O estudo mostra que 47,4% dos profissionais de RH afirmam que as suas organizações avaliam a experiência do colaborador, mas apenas 26,6% dos trabalhadores reconhecem essa prática. Mais: 42,1% dos responsáveis de RH dizem trabalhar ativamente a cultura organizacional e a proposta de valor ao colaborador, enquanto só 23,1% dos trabalhadores sentem esse esforço no dia a dia. Além disso, só 39,5% das empresas afirmam ter práticas de onboarding específicas para trabalhadores entre os 25 e os 35 anos.

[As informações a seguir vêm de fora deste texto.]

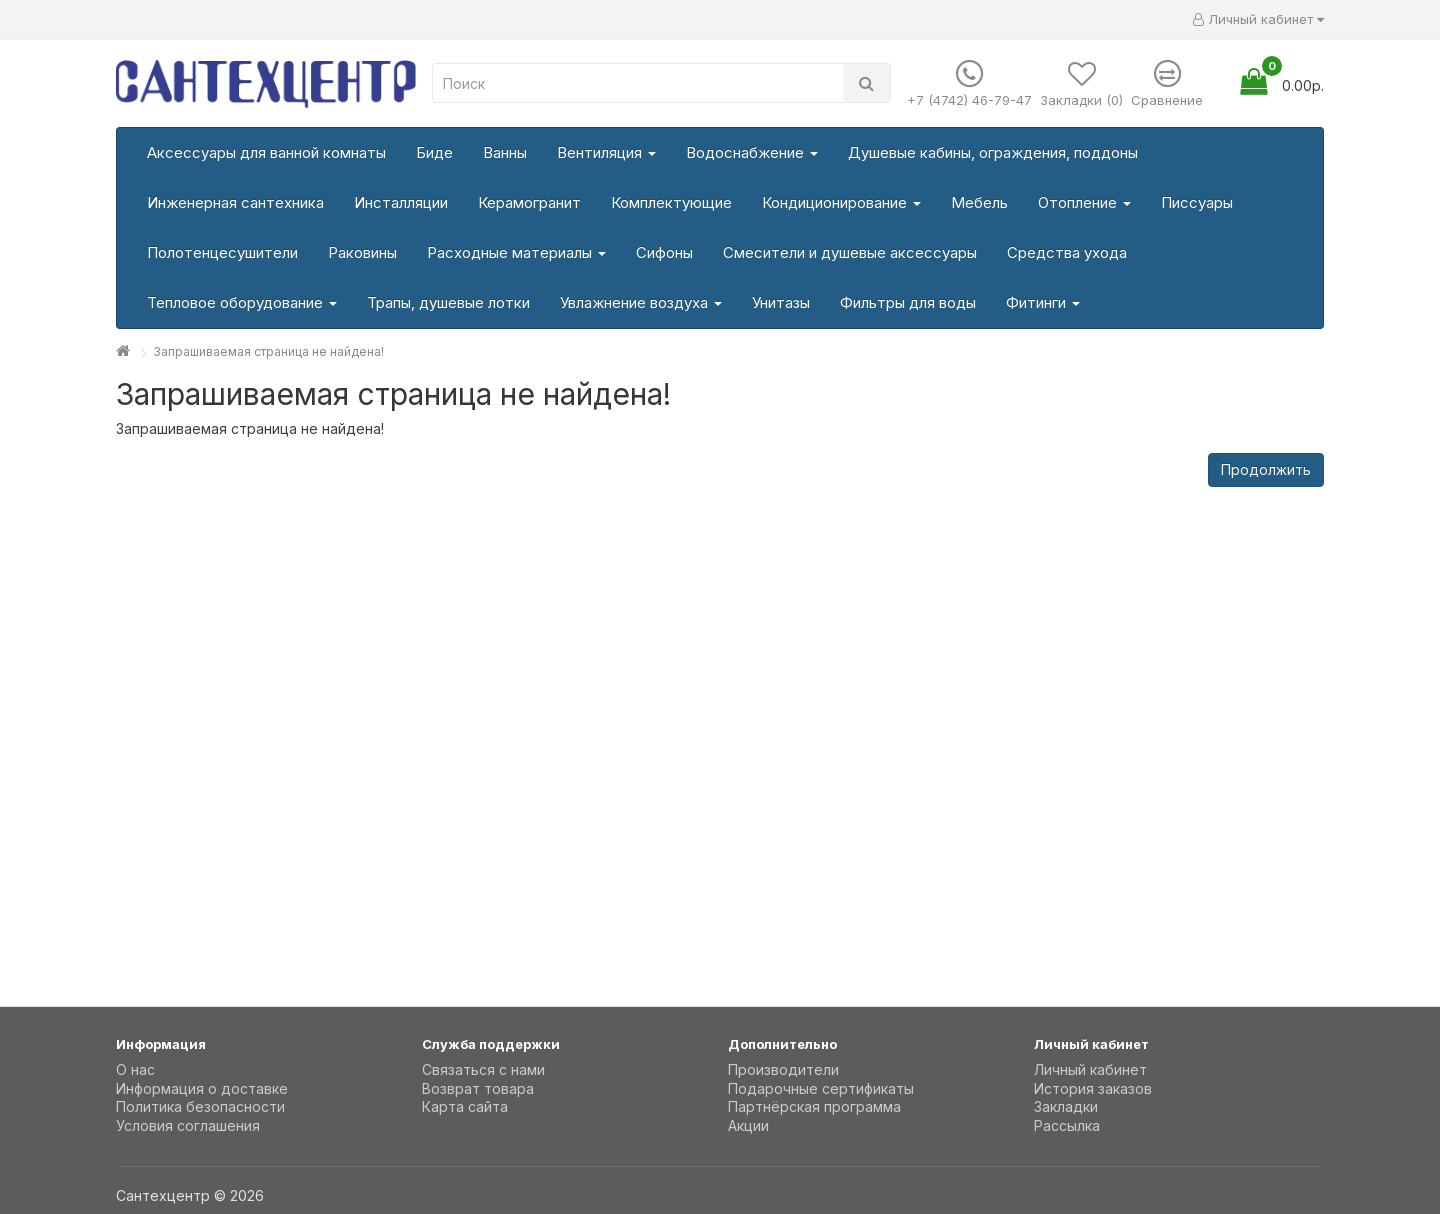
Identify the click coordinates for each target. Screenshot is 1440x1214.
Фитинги (1043, 302)
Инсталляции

Para Filipa Lopes, PR & Influencer Marketing Director e especialista em Strategy and Corporate Communication, “os dados sugerem que muitas organizações já investem em práticas relacionadas com experiência do colaborador, integração e proposta de valor. No entanto, a existência dessas iniciativas não garante, por si só, que sejam reconhecidas ou valorizadas pelos trabalhadores”. “Existe uma diferença entre aquilo que é desenhado pelas organizações e aquilo que é efetivamente experienciado pelas pessoas”, sublinha.
O que pesa na decisão de ficar ou sair?
Para 93,8% dos trabalhadores, o salário continua a ser o principal fator de atração, uma perceção partilhada por 89,5% dos profissionais de RH. Já na retenção, o equilíbrio entre a vida pessoal e profissional ganha protagonismo, sendo que 79,4% dos trabalhadores apontam-no como um dos principais motivos para permanecer na organização, valor que também é reconhecido por 76,3% dos responsáveis de RH.
Mas não é tudo. A progressão na carreira continua a ser um dos fatores mais valorizados na escolha de uma empresa. Porém, é também um dos principais motivos para abandonar a organização quando as expectativas não são correspondidas, sendo que 30,2% dos profissionais de RH afirmam que o turnover entre trabalhadores dos 25 aos 35 anos ultrapassa os 15%.
O que valorizam hoje os trabalhadores
O relatório conclui que a proposta de valor ao colaborador funciona hoje como um “contrato psicológico” entre organização e trabalhador. Mais do que benefícios isolados, os trabalhadores procuram uma combinação de fatores como:
- Flexibilidade;
- Formação e aprendizagem contínua;
- Saúde mental;
- Propósito;
- Equilíbrio entre vida pessoal e profissional;
- Equidade;
- Coerência entre os valores comunicados e a cultura da organização.
O Gen@Work menciona ainda dados que mostram que apenas 20% dos trabalhadores a nível global se consideram envolvidos no trabalho, enquanto 92% dos trabalhadores portugueses afirmam que o sentido de comunidade é importante para o seu bem-estar. Já 29% admitem abandonar uma organização por falta de confiança na liderança.
“Durante muitos anos, a atenção esteve centrada na criação de políticas, benefícios e iniciativas. Hoje, o desafio passa cada vez mais por compreender de que forma essas ações são percebidas pelas pessoas. A experiência dos trabalhadores não é definida apenas pelo que a organização faz, mas pela forma como essas práticas são vividas no dia a dia“, acrescenta Filipa Lopes. A responsável entende que “as organizações mais eficazes não são necessariamente aquelas que implementam mais iniciativas. São aquelas que conseguem garantir que aquilo que prometem é reconhecido, compreendido e vivido pelas suas pessoas. É nessa coerência que se constrói confiança, pertença e uma relação mais duradoura entre trabalhadores e organizações”.